Records from a dataset
☆ ☆ ☆ ☆
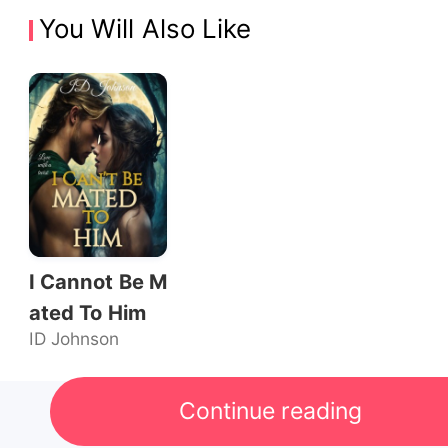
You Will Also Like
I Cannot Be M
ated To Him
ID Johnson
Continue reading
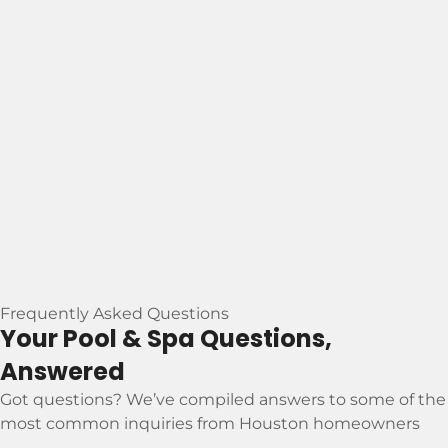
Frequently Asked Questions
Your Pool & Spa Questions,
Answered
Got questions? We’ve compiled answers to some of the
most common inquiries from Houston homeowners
☆ ☆ ☆ ☆
[EXERCISE REQUIREMENTS]: Output exactly the lines above, from the one holding "Got questions? We’ve" through the end of the data, including the first and last.

[WRITTEN SOLUTION]:
Got questions? We’ve compiled answers to some of the
most common inquiries from Houston homeowners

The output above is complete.